John Lovell is a lobbyist who makes a lot of money from making sure you can’t smoke a joint. That’s his job. He’s a lobbyist for the police associations in Sacramento, and he is a driving force behind grabbing Federal dollars to shut down the California marijuana industry. I’ll get to the evidence on this important story in a bit, but first, some context.
At some point in the distant past, the war on drugs might have been popular. But not anymore — the polling is clear, but beyond that, the last three Presidents have used illegal drugs. So why do we still put hundreds of thousands of people in steel cages for pot-related offenses? Well, there are many reasons, but one of them is, of course, money in politics. Corruption. Whatever you want to call it, it’s why you can’t smoke a joint without committing a crime, though of course you can ingest any number of pills or drinks completely within the law.
Some of the groups who want to keep the drug illegal are police associations that want more members to pay more dues. One of the primary sources for cash for more policing activities are Federal grants for penalizing illegal drug use, which help pay for overtime, additional police officers, and equipment for the force. That’s what Lovell does, he gets those grants. He also fights against democratic mechanisms to legalize drugs.
In 2010, California considered Prop 19, a measure to legalize marijuana and tax it as alcohol. The proposition gained more votes than Meg Whitman, the former eBay executive and Republican gubernatorial nominee that year, but failed to pass.
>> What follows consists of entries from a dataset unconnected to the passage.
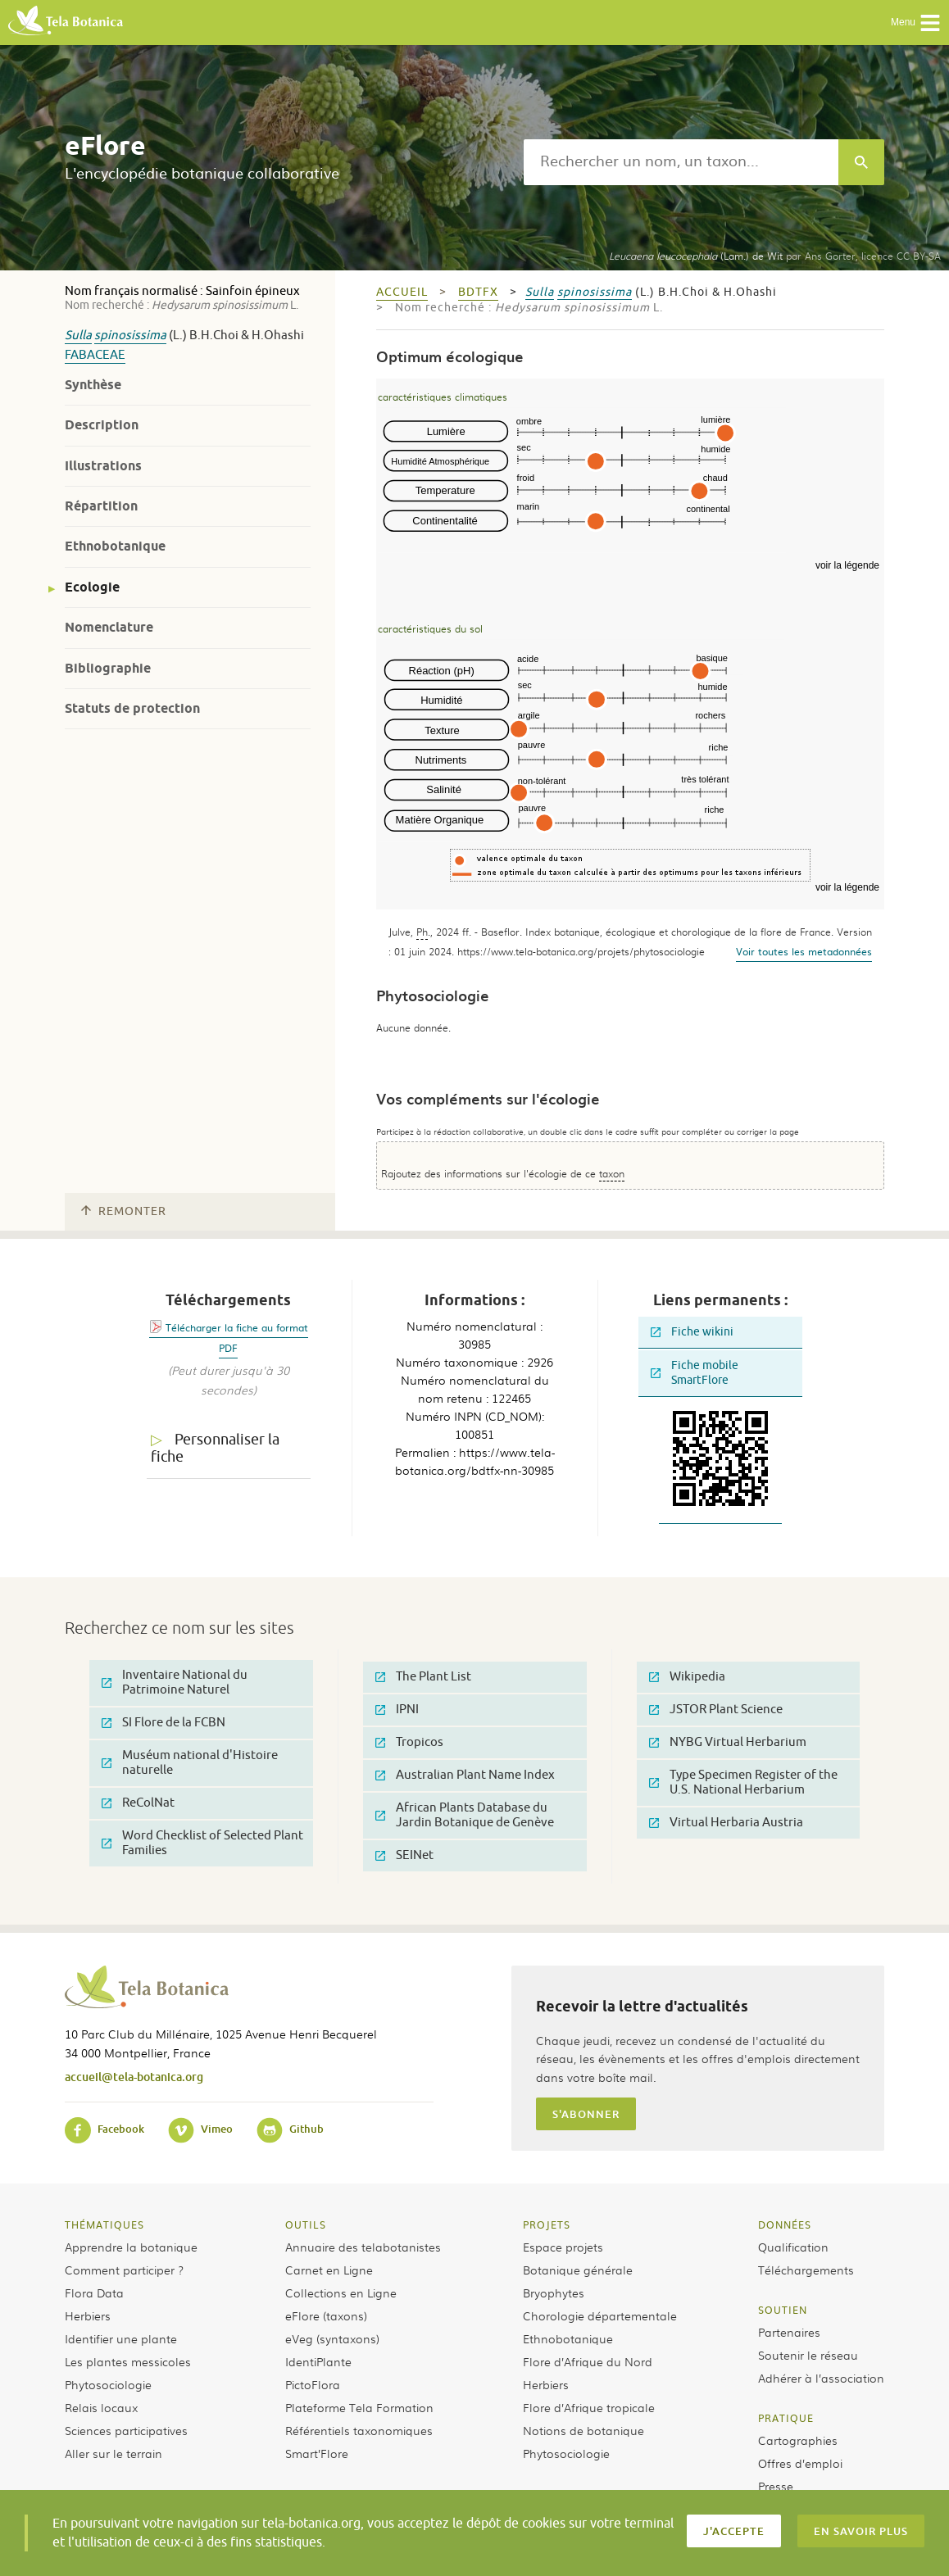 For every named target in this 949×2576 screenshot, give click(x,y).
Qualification (793, 2246)
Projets (546, 2224)
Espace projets (563, 2246)
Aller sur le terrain (113, 2453)
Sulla (78, 335)
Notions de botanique (583, 2430)
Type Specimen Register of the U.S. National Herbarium (743, 1782)
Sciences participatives (126, 2430)
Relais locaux (101, 2407)
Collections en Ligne (341, 2292)
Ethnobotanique (115, 546)
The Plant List (423, 1677)
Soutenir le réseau (808, 2355)
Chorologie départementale (600, 2315)
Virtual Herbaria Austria (726, 1822)
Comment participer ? (124, 2269)
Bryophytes (553, 2292)
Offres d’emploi (800, 2463)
Opponents of the initiative ran ads, organized rallies, and spread conspiracy theories about billionaire George Soros to confuse voters.
Lovell managed the opposition campaign against Prop 19. He told Time Magazine that he was pushing against the initiative because, “the last thing we need is yet another mind-altering substance to be legalized.”
But Republic Report reviewed lobbying contracts during the Prop 19 fight, and found that Lovell’s firm was paid over $386,350 from a wide array of police associations, including the California Police Chiefs Association.
While Lovell may contend that he sincerely opposes the idea of marijuana legalization, he has constructed an entire business model predicated on pot prohibition.
Shortly after President Obama’s stimulus program passed, Lovell went to work channeling the taxpayer money for California into drug war programs. According to documents Republic Report obtained from the Police Chiefs Association, Lovell helped local departments apply for drug war money from the Federal government. Here’s a copy of one letter sent to a police department in Lassen County, California:
The anti-marijuana money went directly into the paychecks of many officers. For example, police departments in Shasta, Siskiyou, and Tehama Counties formed a “North California Eradication Team” to receive $550,000 in grants that helped pay for overtime, a new officer, and flight operations:
The total amount awarded was $550,000, to be split between Shasta, Siskiyou and Tehama counties, which make up the Northern California Marijuana Eradication Team (NorCal-MET). Broken down in the agenda worksheet, the sheriff’s office is expecting to spend $20,000 on flight operations, $94,895 for the full-time deputy’s salary and benefits, $16,788 for the administration assistant salary and benefits and $29,983 to cover up to 666.29 hours of overtime.
The Federal anti-marijuana honeypot might have dried up if Prop 19 had passed. Legalizing marijuana would have generated billions in tax revenue for the state of California, while also reducing victimless crime prosecutions. But for lobbyists like Lovell, legalization was a direct assault on hundreds of thousands of dollars in potential fees for helping to solicit taxpayer money for his clients.
Police associations also contributed about $100,500 to a campaign account used to coordinate opposition to Prop 19. Of the $386,350 in fees paid by police associations to Lovell through 2009 and 2010, status update reports reviewed by Republic Report reveal that Lovell worked on a number of issues, from advocacy against Prop 19 to channeling grants and monitoring legislation.
Of course, police associations aren’t the only interest group with a stake in maintaining broken drug laws. The beer industry, alcohol corporations, and prison guard interests also contributed money to help Lovell stop Prop 19. Howard Wooldridge, a retired police officer who now helps push for legalization as a citizen advocate, told Republic Report that drug company lobbyists also fight to keep marijuana illegal because they view pot as a low-cost form of competition.